Why not just create a Facebook Group first? Why start with a Facebook Page? First off, there are no rules as to which one you should do first, but I have found people are more inclined to Like a Page rather than join a Group. This is because the thought of a Group gives the impression that more commitment is required (in order to have proper interaction). I like to use my Facebook Page as the gateway to my Group. When someone likes my Page, I send them a private message thanking them for liking my Page, and then I invite them to my Group if they’re interested. Never add anyone to the Group without their approval. This is regarded as rude and may stress out the individual because the last thing they need to put up with at that time in their life is another Group (no matter how awesome it is). Rather, leave the decision up to them. Tell them about it, share the link of the Group, but let them go to the Group and decide for themselves whether or not they want to join. If they join—wonderful! If they don’t, then don’t take it personally.
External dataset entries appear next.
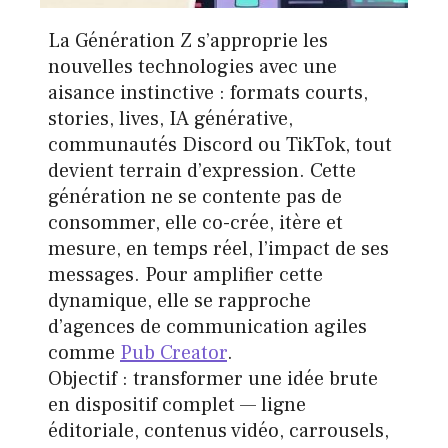
La Génération Z s’approprie les
nouvelles technologies avec une
aisance instinctive : formats courts,
stories, lives, IA générative,
communautés Discord ou TikTok, tout
devient terrain d’expression. Cette
génération ne se contente pas de
consommer, elle co-crée, itère et
mesure, en temps réel, l’impact de ses
messages. Pour amplifier cette
dynamique, elle se rapproche
d’agences de communication agiles
comme
Pub Creator
.
Objectif : transformer une idée brute
en dispositif complet — ligne
éditoriale, contenus vidéo, carrousels,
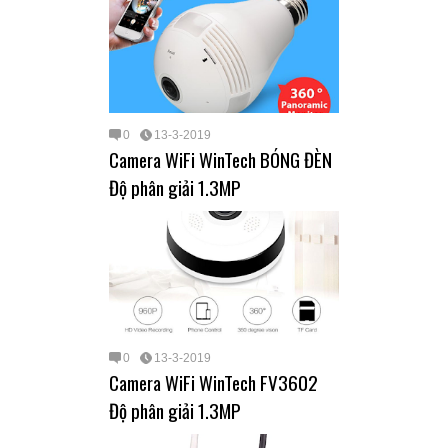
0
13-3-2019
Camera WiFi WinTech BÓNG ĐÈN
Độ phân giải 1.3MP
0
13-3-2019
Camera WiFi WinTech FV3602
Độ phân giải 1.3MP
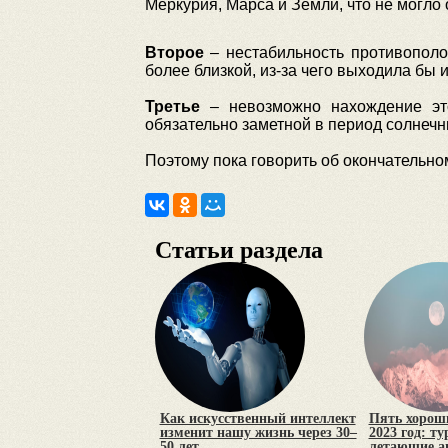
Меркурия, Марса и Земли, что не могло 
Второе
– нестабильность противополо
более близкой, из-за чего выходила бы 
Третье
– невозможно нахождение это
обязательно заметной в период солнечн
Поэтому пока говорить об окончательно
Статьи раздела
Как искусственный интеллект
Пять хороши
изменит нашу жизнь через 30–
2023 год: т
50 лет
летающие а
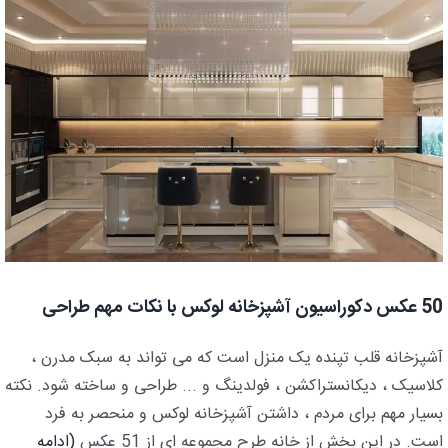
50 عکس دکوراسیون آشپزخانه لوکس با نکات مهم طراحی
آشپزخانه قلب تپنده یک منزل است که می تواند به سبک مدرن ،
کلاسیک ، دیکانستراکشن ، فولدینگ و ... طراحی و ساخته شود. نکته
بسیار مهم برای مردم ، داشتن آشپزخانه لوکس و منحصر به فرد
است. در این بخش از خانه طرح مجموعه ای از 51 عکس
(ادامه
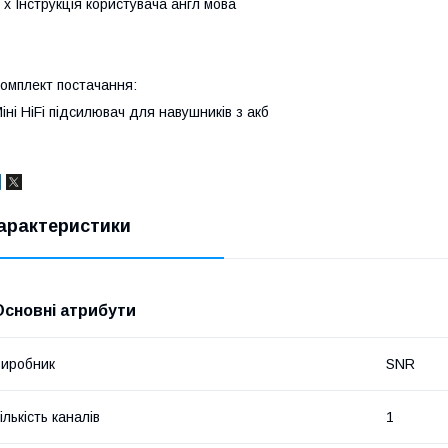
 х Інструкція користувача англ мова
омплект постачання:
іні HiFi підсилювач для навушників з акб
арактеристики
Основні атрибути
иробник
SNR
ількість каналів
1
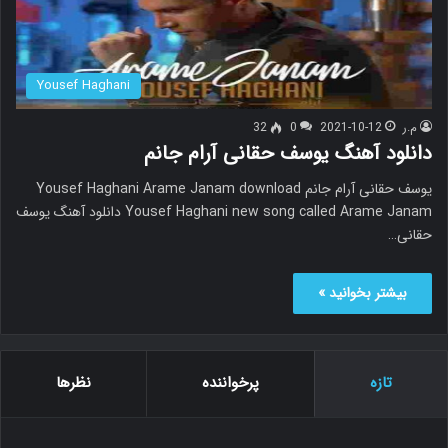
Yousef Haghani
م.ر
2021-10-12
0
32
دانلود آهنگ یوسف حقانی آرام جانم
یوسف حقانی آرام جانم Yousef Haghani Arame Janam download
Yousef Haghani new song called Arame Janam دانلود آهنگ یوسف
حقانی…
بیشتر بخوانید »
تازه
پرخواننده
نظرها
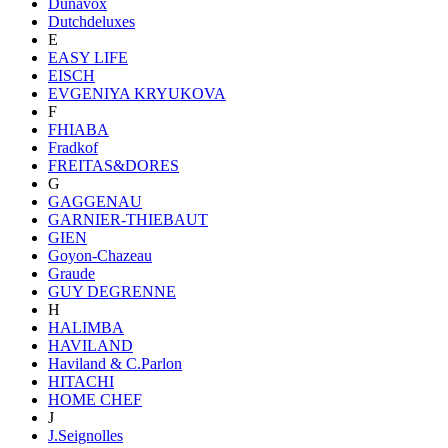
Dunavox
Dutchdeluxes
E
EASY LIFE
EISCH
EVGENIYA KRYUKOVA
F
FHIABA
Fradkof
FREITAS&DORES
G
GAGGENAU
GARNIER-THIEBAUT
GIEN
Goyon-Chazeau
Graude
GUY DEGRENNE
H
HALIMBA
HAVILAND
Haviland & C.Parlon
HITACHI
HOME CHEF
J
J.Seignolles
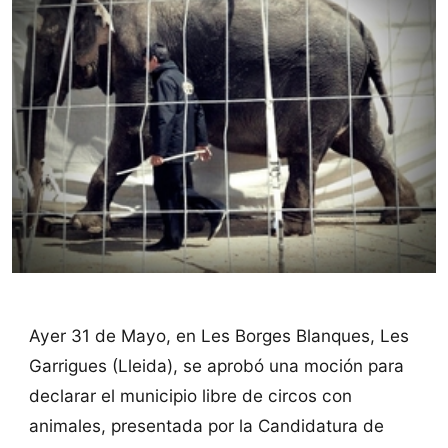
Ayer 31 de Mayo, en Les Borges Blanques, Les
Garrigues (Lleida), se aprobó una moción para
declarar el municipio libre de circos con
animales, presentada por la Candidatura de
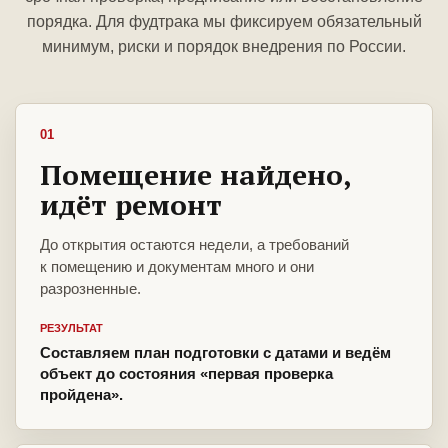
порядка. Для фудтрака мы фиксируем обязательный
минимум, риски и порядок внедрения по России.
01
Помещение найдено,
идёт ремонт
До открытия остаются недели, а требований
к помещению и документам много и они
разрозненные.
РЕЗУЛЬТАТ
Составляем план подготовки с датами и ведём
объект до состояния «первая проверка
пройдена».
How long should you wait between creating a Page and creating a Group? While there is no absolute rule to this, I recommend waiting six months to a year before creating a Group after you’ve made a Page. This is because you need to build up your credibility and establish your FB presence, so when people see you have a special group they could join, they won’t hesitate joining because they know you. Also, when you create a Group, you may find it difficult to keep up with constant activity on both sites. I post 95% more in my Group than I do on my Page, but I still keep my Page active because I have specific things I make sure I post there to keep it alive. Otherwise, all my energy would go into my Group. It’s hard to multitask. You don’t want to give your followers duplicate posts because that could lead to them unfollowing you on one (or both) of the sites.
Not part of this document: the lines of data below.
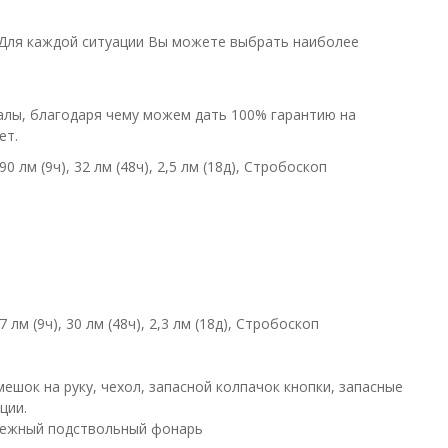
 Для каждой ситуации Вы можете выбрать наиболее
лы, благодаря чему можем дать 100% гарантию на
ет.
0 лм (9ч), 32 лм (48ч), 2,5 лм (18д), Стробоскоп
 лм (9ч), 30 лм (48ч), 2,3 лм (18д), Стробоскоп
мешок на руку, чехол, запасной колпачок кнопки, запасные
ции.
адежный подствольный фонарь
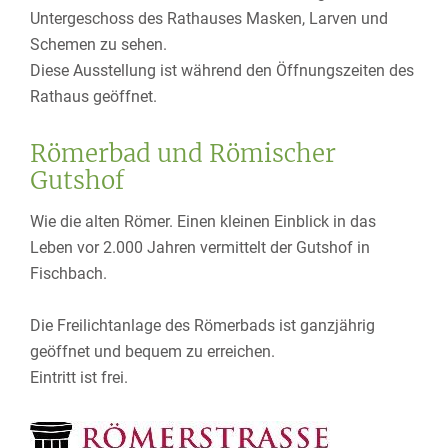
Untergeschoss des Rathauses Masken, Larven und
Schemen zu sehen.
Diese Ausstellung ist während den Öffnungszeiten des
Rathaus geöffnet.
Römerbad und Römischer
Gutshof
Wie die alten Römer. Einen kleinen Einblick in das
Leben vor 2.000 Jahren vermittelt der Gutshof in
Fischbach.
Die Freilichtanlage des Römerbads ist ganzjährig
geöffnet und bequem zu erreichen.
Eintritt ist frei.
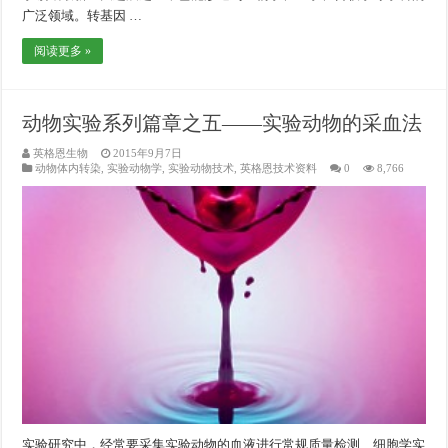
广泛领域。转基因 …
阅读更多 »
动物实验系列篇章之五——实验动物的采血法
英格恩生物
2015年9月7日
动物体内转染
,
实验动物学
,
实验动物技术
,
英格恩技术资料
0
8,766
实验研究中，经常要采集实验动物的血液进行常规质量检测、细胞学实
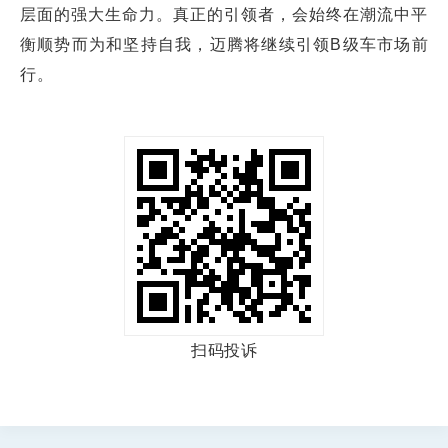
层面的强大生命力。真正的引领者，会始终在潮流中平
衡顺势而为和坚持自我，迈腾将继续引领B级车市场前
行。
扫码投诉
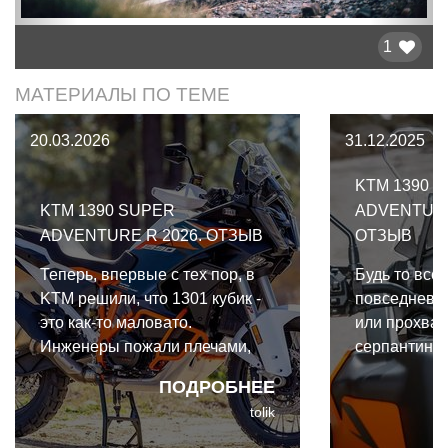
1
МАТЕРИАЛЫ ПО ТЕМЕ
20.03.2026
31.12.2025
KTM 1390 
KTM 1390 SUPER
ADVENTURE
ADVENTURE R 2026. ОТЗЫВ
ОТЗЫВ
Теперь, впервые с тех пор, в
Будь то все
KTM решили, что 1301 кубик -
повседневна
это как-то маловато.
или прохват
Инженеры пожали плечами,
серпантинам
гордо провозгласили "Чем
Adventure S
ПОДРОБНЕЕ
больше, тем лучше" и выдали
всему.
tolik
вот это: KTM 1390 Super
Adventure R 2026. Грязевая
Some people say self-promotion does not work for authors, and they may right. The internet is so bombarded with information and everyone clambering to get on top, that it is really almost impossible to reach a huge mass of people—almost impossible. However, if you stop focusing on the larger scale but connect more individually with each person, and it becomes a real connection. Over time you’ll realize how many followers your actually have.
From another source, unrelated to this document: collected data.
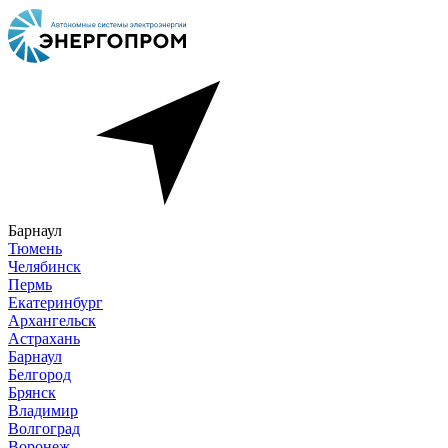
Барнаул
Тюмень
Челябинск
Пермь
Екатеринбург
Архангельск
Астрахань
Барнаул
Белгород
Брянск
Владимир
Волгоград
Воронеж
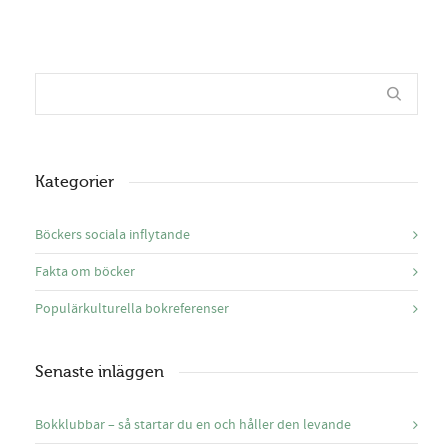
Kategorier
Böckers sociala inflytande
Fakta om böcker
Populärkulturella bokreferenser
Senaste inläggen
Bokklubbar – så startar du en och håller den levande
This is why I recommend interaction through your own Group using your Page as your gateway to the Group. Some people have more success than others using Pages than Groups or using Groups than Pages or something altogether different. You need to determine what works best for you and what your method is to reach your audience. It takes time, patience, and confidence. If you have low self-esteem, don’t make it so much about you. Rather, make it about others—seek to be a source of encouragement, inspiration, and a safe haven on the otherwise cruel place known as the internet. As they come to appreciate what you have to offer, they’ll come to respect you and hold you in high regard, and this gives you confidence.
If you’d like to compare my Page and my Group as an example, you may find them here:
P.S. With the Page and with the Group, you have the ability to customize your URL so it’s not merely ‘facebook.com/(a long series of numbers…)’. Be sure to look into that. It helps give you a more professional presence.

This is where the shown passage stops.